Recently I've been on vacation and eaten a lot of steak in good resturants (non sous-vide I think). I usually order it medium rare. And yes there's a temperature gradient, but I still like the meat a bit better. The center looks raw and almost not denatured, but in fact isn't. When I cook a piece of beef tenderloin at, say 130F, it feels almost a bit dry and pappy in comparision. Could it be that my pieces of beef are too thick, thus spending too much time in th waterbath? Or should I go lower with the temperature? Or use a higher water-temperature and use a probe? I've tried around 126-127F too but I still don't absolutely love it.

Same thing goes for pork. When I cook a loin to, say, 135F in the oven, it's way more pink/juicy/tender than the sous vide version, which feels overcooked.

I would definitely suggest that you calibrate your circulator. I don't know what you mean by "pappy" but if your circulator is properly calibrated then at those temps (assuming you are using good meat and you are cooking it for the appropriate amount of time) you should be getting a good product that is evenly cooked and delicious. On the other hand, sous vide cooking really shines best on the less tender cuts of meat, IMHO. Short ribs cooked for 48-72 hours can be sublime. Pork shoulder with lots of fat is some of the most tasty meat around. Perhaps, if you are eating high quality tender cuts you will be better off just searing and serving and forgetting the SV method. SV is not for everything.

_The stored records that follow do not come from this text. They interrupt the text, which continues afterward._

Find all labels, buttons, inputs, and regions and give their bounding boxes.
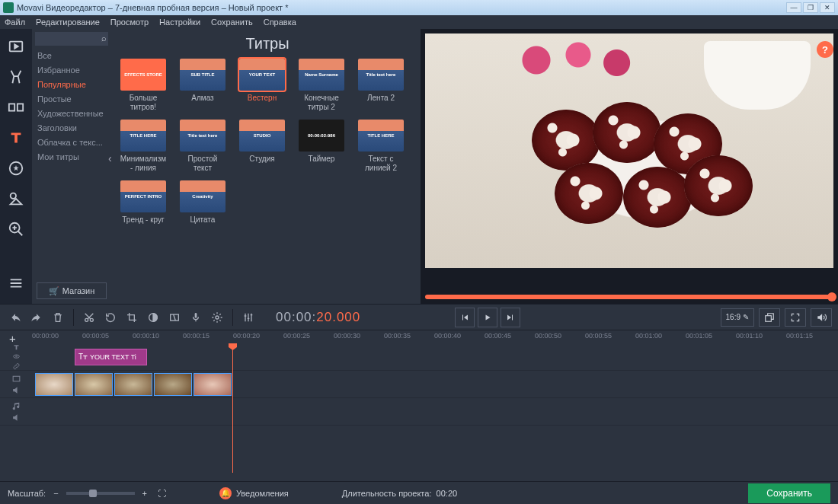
menu-edit[interactable]: Редактирование <box>36 18 100 27</box>
cat-favorites[interactable]: Избранное <box>35 63 108 78</box>
cat-popular[interactable]: Популярные <box>35 78 108 92</box>
video-clip[interactable] <box>194 373 232 396</box>
zoom-out-icon[interactable]: − <box>53 489 58 498</box>
eq-button[interactable] <box>239 308 257 327</box>
preview-canvas[interactable] <box>425 33 833 268</box>
tool-more[interactable] <box>2 269 30 298</box>
tool-filters[interactable] <box>2 62 30 91</box>
search-clear-icon[interactable]: ⌕ <box>101 33 107 43</box>
svg-rect-10 <box>195 313 197 318</box>
cat-my[interactable]: Мои титры <box>35 150 108 164</box>
audio-track-head <box>0 398 32 425</box>
window-controls: — ❐ ✕ <box>786 2 835 13</box>
save-button[interactable]: Сохранить <box>748 483 830 503</box>
speaker-icon[interactable] <box>11 413 21 423</box>
title-track-body[interactable]: Tᴛ YOUR TEXT Ti <box>32 343 838 370</box>
cat-headers[interactable]: Заголовки <box>35 121 108 136</box>
cat-artistic[interactable]: Художественные <box>35 107 108 121</box>
tool-stickers[interactable] <box>2 154 30 183</box>
title-thumb[interactable]: YOUR TEXTВестерн <box>239 59 285 112</box>
tool-titles[interactable] <box>2 123 30 152</box>
title-thumb[interactable]: PERFECT INTROТренд - круг <box>120 180 166 225</box>
mic-button[interactable] <box>187 308 205 327</box>
video-clip[interactable] <box>75 373 113 396</box>
next-button[interactable] <box>501 308 520 327</box>
fit-icon[interactable]: ⛶ <box>158 489 166 498</box>
app-icon <box>3 2 14 13</box>
ruler-tick: 00:00:05 <box>82 332 109 340</box>
crop-button[interactable] <box>123 308 141 327</box>
play-button[interactable] <box>478 308 497 327</box>
zoom-in-icon[interactable]: + <box>142 489 147 498</box>
maximize-button[interactable]: ❐ <box>803 2 818 13</box>
store-button[interactable]: 🛒 Магазин <box>37 282 107 299</box>
search-input[interactable] <box>35 32 108 46</box>
cut-button[interactable] <box>80 308 98 327</box>
prev-button[interactable] <box>455 308 475 327</box>
notifications[interactable]: 🔔 Уведомления <box>219 487 289 499</box>
svg-point-4 <box>11 193 16 199</box>
playhead[interactable] <box>232 343 233 473</box>
title-thumb[interactable]: Title text hereПростой текст <box>180 120 225 173</box>
aspect-button[interactable]: 16:9✎ <box>721 308 754 327</box>
delete-button[interactable] <box>49 308 67 327</box>
tool-import[interactable] <box>2 32 30 61</box>
redo-button[interactable] <box>27 308 46 327</box>
tool-zoom[interactable] <box>2 215 30 244</box>
fullscreen-button[interactable] <box>785 308 806 327</box>
speaker-icon[interactable] <box>11 385 21 395</box>
cat-all[interactable]: Все <box>35 49 108 63</box>
title-thumb[interactable]: TITLE HEREТекст с линией 2 <box>358 120 404 173</box>
title-clip[interactable]: Tᴛ YOUR TEXT Ti <box>75 349 147 365</box>
minimize-button[interactable]: — <box>786 2 801 13</box>
audio-track-body[interactable] <box>32 398 838 425</box>
timeline-ruler[interactable]: + 00:00:0000:00:0500:00:1000:00:1500:00:… <box>0 330 838 343</box>
zoom-slider[interactable] <box>66 492 135 495</box>
volume-button[interactable] <box>811 308 832 327</box>
duration-label: Длительность проекта: 00:20 <box>342 489 457 498</box>
link-icon[interactable] <box>11 362 21 370</box>
menu-file[interactable]: Файл <box>5 18 25 27</box>
music-icon <box>11 401 21 411</box>
title-thumb[interactable]: Name SurnameКонечные титры 2 <box>299 59 344 112</box>
video-clip[interactable] <box>35 373 73 396</box>
detach-button[interactable] <box>759 308 780 327</box>
notif-label: Уведомления <box>236 489 289 498</box>
ruler-tick: 00:01:05 <box>686 332 712 340</box>
menu-help[interactable]: Справка <box>264 18 296 27</box>
video-track <box>0 371 838 398</box>
cat-simple[interactable]: Простые <box>35 92 108 107</box>
transition-button[interactable] <box>165 308 184 327</box>
collapse-chevron-icon[interactable]: ‹ <box>108 152 112 164</box>
svg-rect-2 <box>18 104 23 110</box>
title-thumb[interactable]: EFFECTS STOREБольше титров! <box>120 59 166 112</box>
help-button[interactable]: ? <box>817 41 833 58</box>
title-thumb[interactable]: TITLE HEREМинимализм - линия <box>120 120 166 173</box>
undo-button[interactable] <box>6 308 24 327</box>
title-thumb[interactable]: 00:00:02:986Таймер <box>299 120 344 173</box>
title-thumb[interactable]: SUB TITLEАлмаз <box>180 59 225 112</box>
preview-panel: ? <box>421 29 838 304</box>
color-button[interactable] <box>144 308 162 327</box>
ruler-tick: 00:00:45 <box>485 332 511 340</box>
tool-transitions[interactable] <box>2 93 30 122</box>
props-button[interactable] <box>208 308 226 327</box>
eye-icon[interactable] <box>11 352 21 360</box>
title-thumb[interactable]: CreativityЦитата <box>180 180 225 225</box>
ruler-tick: 00:00:50 <box>535 332 561 340</box>
titles-gallery: Титры EFFECTS STOREБольше титров!SUB TIT… <box>111 29 421 304</box>
menu-settings[interactable]: Настройки <box>159 18 200 27</box>
rotate-button[interactable] <box>101 308 120 327</box>
menu-view[interactable]: Просмотр <box>110 18 149 27</box>
close-button[interactable]: ✕ <box>820 2 835 13</box>
menu-save[interactable]: Сохранить <box>211 18 253 27</box>
title-thumb[interactable]: STUDIOСтудия <box>239 120 285 173</box>
preview-scrubber[interactable] <box>425 295 833 299</box>
tool-callouts[interactable] <box>2 184 30 213</box>
video-clip[interactable] <box>154 373 192 396</box>
video-track-body[interactable] <box>32 371 838 397</box>
cat-bubbles[interactable]: Облачка с текс... <box>35 136 108 150</box>
video-clip[interactable] <box>114 373 152 396</box>
title-thumb[interactable]: Title text hereЛента 2 <box>358 59 404 112</box>
bell-icon: 🔔 <box>219 487 232 499</box>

I guess I have to check the calibration. Don't get me wrong, the meat is good, but I find it a bit overcooked sometimes. I know some meats do suffer when it takes too long to bring them up to temperature, due to enzyme activity. A beef fillet might almost be 3 inches thick, so the center will linger at 47-49 for a fairly long time I guess. But I'll check the calibration.

I do love less tender cuts, and I'm very happy with the results with those. And while I'm perfectly fine with searing/oven roasting tender cuts, I really want to nail them sous vide too.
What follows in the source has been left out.